- Founded: 1999
- Dissolved: 2003
- Split from: Conservative Party
- Headquarters: Essex

= Brentwood and Ongar Independent Conservative Party =

The Brentwood and Ongar Independent Conservative Party was founded in 1999 by members of Brentwood and Ongar Conservative Association. This breakaway group alleged that the local Conservative association had been infiltrated by the local Peniel Pentecostal Church in Pilgrims Hatch, with 119 church members joining and some having installed themselves in key posts.

The members of the Independent Conservatives were subsequently expelled from the mainstream Conservative Party for being members of a group that was standing in opposition to them.

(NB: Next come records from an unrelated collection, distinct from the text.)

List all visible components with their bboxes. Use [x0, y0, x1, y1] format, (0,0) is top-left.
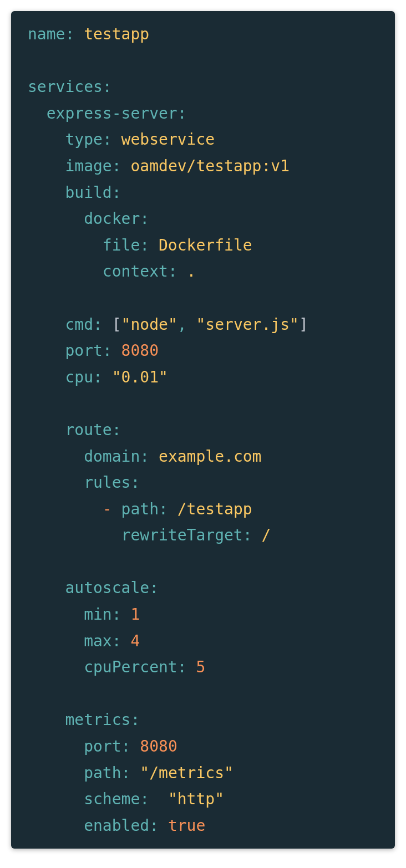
yaml-key-cpu: cpu	[65, 368, 93, 386]
yaml-val-context: .	[187, 262, 196, 280]
yaml-key-express: express-server	[47, 104, 177, 122]
yaml-key-cpupercent: cpuPercent	[84, 658, 177, 676]
yaml-val-cpupercent: 5	[196, 658, 205, 676]
yaml-val-file: Dockerfile	[159, 236, 252, 254]
yaml-key-max: max	[84, 632, 112, 650]
yaml-val-scheme: "http"	[168, 790, 224, 808]
yaml-val-image: oamdev/testapp:v1	[130, 157, 290, 175]
yaml-val-mport: 8080	[140, 737, 177, 755]
yaml-key-min: min	[84, 605, 112, 624]
yaml-val-cmd0: "node"	[121, 315, 177, 334]
yaml-key-port: port	[65, 341, 102, 360]
yaml-key-build: build	[65, 183, 111, 202]
yaml-key-rules: rules	[84, 473, 130, 492]
yaml-key-enabled: enabled	[84, 816, 149, 835]
yaml-key-cmd: cmd	[65, 315, 93, 334]
yaml-val-min: 1	[130, 605, 140, 624]
yaml-val-cmd1: "server.js"	[196, 315, 298, 334]
yaml-code-block: name: testapp services: express-server: …	[11, 11, 395, 849]
yaml-key-route: route	[65, 421, 111, 439]
yaml-key-path: path	[121, 500, 159, 518]
yaml-key-mport: port	[84, 737, 121, 755]
yaml-val-port: 8080	[121, 341, 159, 360]
yaml-val-enabled: true	[168, 816, 205, 835]
yaml-val-mpath: "/metrics"	[140, 764, 234, 782]
yaml-val-type: webservice	[121, 130, 215, 149]
yaml-key-scheme: scheme	[84, 790, 140, 808]
yaml-key-rewrite: rewriteTarget	[121, 526, 243, 544]
yaml-key-file: file	[103, 236, 140, 254]
yaml-key-autoscale: autoscale	[65, 579, 149, 597]
yaml-key-docker: docker	[84, 210, 140, 228]
yaml-val-cpu: "0.01"	[112, 368, 168, 386]
yaml-key-domain: domain	[84, 447, 140, 466]
yaml-key-name: name	[28, 25, 65, 43]
yaml-key-metrics: metrics	[65, 711, 130, 729]
yaml-val-max: 4	[130, 632, 140, 650]
yaml-key-type: type	[65, 130, 102, 149]
yaml-key-services: services	[28, 78, 103, 96]
yaml-val-path: /testapp	[177, 500, 252, 518]
yaml-key-image: image	[65, 157, 111, 175]
yaml-key-mpath: path	[84, 764, 121, 782]
yaml-val-rewrite: /	[261, 526, 271, 544]
yaml-key-context: context	[103, 262, 168, 280]
yaml-val-domain: example.com	[159, 447, 261, 466]
yaml-val-name: testapp	[84, 25, 149, 43]
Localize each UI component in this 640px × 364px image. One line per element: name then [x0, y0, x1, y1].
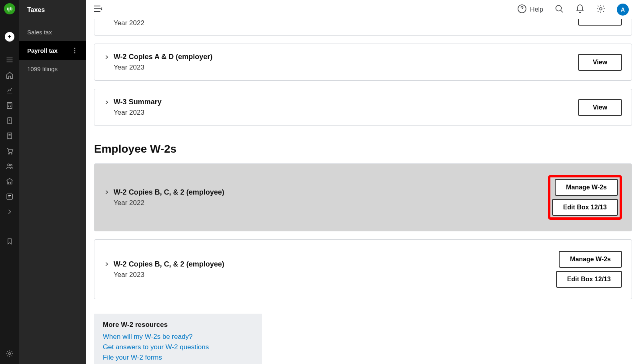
form-year: Year 2022 — [114, 19, 144, 27]
secondary-sidebar: Taxes Sales tax Payroll tax⋮ 1099 filing… — [19, 0, 86, 364]
form-year: Year 2023 — [114, 64, 212, 72]
chevron-right-icon — [104, 189, 110, 195]
notifications-icon[interactable] — [575, 4, 585, 15]
sidebar-title: Taxes — [19, 0, 86, 23]
highlighted-buttons: Manage W-2s Edit Box 12/13 — [548, 175, 622, 220]
gear-icon[interactable] — [596, 4, 606, 15]
chevron-right-icon — [104, 54, 110, 60]
cart-icon[interactable] — [5, 146, 14, 156]
resources-heading: More W-2 resources — [103, 321, 253, 329]
view-button[interactable]: View — [578, 54, 622, 71]
building-icon[interactable] — [5, 177, 14, 186]
more-icon[interactable]: ⋮ — [72, 47, 78, 54]
settings-icon[interactable] — [5, 349, 14, 358]
svg-point-4 — [8, 164, 10, 166]
svg-rect-6 — [7, 194, 12, 199]
resource-link[interactable]: When will my W-2s be ready? — [103, 333, 253, 341]
chevron-right-icon — [104, 261, 110, 267]
form-title-row[interactable]: W-2 Copies B, C, & 2 (employee) — [104, 188, 224, 197]
main-area: Help A Year 2022 View W-2 Copies A & D (… — [86, 0, 640, 364]
form-title: W-3 Summary — [114, 98, 162, 106]
view-button[interactable]: View — [578, 99, 622, 116]
svg-point-7 — [9, 353, 11, 355]
form-title-row[interactable]: W-2 Copies B, C, & 2 (employee) — [104, 260, 224, 269]
employees-icon[interactable] — [5, 161, 14, 171]
nav-icon-rail: qb + — [0, 0, 19, 364]
manage-w2s-button[interactable]: Manage W-2s — [559, 251, 622, 268]
svg-point-9 — [556, 6, 562, 11]
taxes-icon[interactable] — [5, 192, 14, 201]
resource-link[interactable]: Get answers to your W-2 questions — [103, 343, 253, 351]
edit-box-12-13-button[interactable]: Edit Box 12/13 — [552, 199, 618, 216]
top-bar: Help A — [86, 0, 640, 19]
form-title-row[interactable]: W-3 Summary — [104, 98, 162, 106]
form-year: Year 2022 — [114, 199, 224, 207]
help-button[interactable]: Help — [517, 4, 543, 15]
resource-link[interactable]: File your W-2 forms — [103, 354, 253, 362]
form-year: Year 2023 — [114, 109, 162, 117]
quick-create-button[interactable]: + — [5, 32, 14, 42]
form-title-row[interactable]: W-2 Copies A & D (employer) — [104, 53, 212, 61]
bank-icon[interactable] — [5, 116, 14, 125]
form-year: Year 2023 — [114, 271, 224, 279]
form-title: W-2 Copies A & D (employer) — [114, 53, 212, 61]
employee-form-card: W-2 Copies B, C, & 2 (employee) Year 202… — [94, 239, 632, 299]
form-card: W-2 Copies A & D (employer) Year 2023 Vi… — [94, 44, 632, 81]
view-button[interactable]: View — [578, 19, 622, 26]
search-icon[interactable] — [554, 4, 564, 15]
sidebar-item-payroll-tax[interactable]: Payroll tax⋮ — [19, 41, 86, 60]
content-scroll: Year 2022 View W-2 Copies A & D (employe… — [86, 19, 640, 364]
expand-icon[interactable] — [5, 207, 14, 217]
form-title: W-2 Copies B, C, & 2 (employee) — [114, 260, 224, 269]
form-card: W-3 Summary Year 2023 View — [94, 89, 632, 126]
sidebar-item-1099-filings[interactable]: 1099 filings — [19, 60, 86, 78]
home-icon[interactable] — [5, 70, 14, 80]
user-avatar[interactable]: A — [617, 4, 629, 16]
resources-panel: More W-2 resources When will my W-2s be … — [94, 314, 262, 364]
sidebar-item-sales-tax[interactable]: Sales tax — [19, 23, 86, 41]
edit-box-12-13-button[interactable]: Edit Box 12/13 — [556, 271, 622, 288]
svg-point-10 — [600, 8, 602, 10]
svg-point-2 — [8, 153, 9, 154]
svg-point-5 — [10, 164, 12, 166]
svg-point-3 — [11, 153, 12, 154]
employee-form-card: W-2 Copies B, C, & 2 (employee) Year 202… — [94, 163, 632, 231]
chart-icon[interactable] — [5, 86, 14, 95]
employee-w2-heading: Employee W-2s — [94, 143, 632, 155]
receipt-icon[interactable] — [5, 131, 14, 141]
form-title: W-2 Copies B, C, & 2 (employee) — [114, 188, 224, 197]
svg-rect-0 — [7, 103, 12, 109]
collapse-nav-icon[interactable] — [93, 5, 103, 14]
help-label: Help — [530, 6, 543, 13]
manage-w2s-button[interactable]: Manage W-2s — [555, 179, 618, 196]
help-icon — [517, 4, 527, 15]
calculator-icon[interactable] — [5, 101, 14, 110]
form-card: Year 2022 View — [94, 19, 632, 36]
brand-logo[interactable]: qb — [4, 3, 15, 14]
chevron-right-icon — [104, 99, 110, 105]
bookmark-icon[interactable] — [5, 237, 14, 246]
menu-icon[interactable] — [5, 55, 14, 65]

The claims were investigated by Conservative Central Office who decided that evidence did not suggest entryism.

Until the 2002 election, the Brentwood and Ongar Independent Conservative Party had a councillor in Shenfield, Anthony Galbraith, who had crossed the floor in the council chamber from the mainstream Conservative Party. The party never succeeded in having any election candidates elected.

In February 1999, the Independent Conservatives issued a press release suggesting that the Peniel church was a cult and was 'a danger to the people of Brentwood'. The church sued for libel, and Galbraith settled for an undisclosed sum and admitted that the 'allegation referred to was wholly untrue'.

The Independent Conservatives were instrumental in encouraging Martin Bell to stand for the Brentwood and Ongar constituency in the 2001 general election.

The party was dissolved and removed from the Electoral Commission register on 18 November 2003.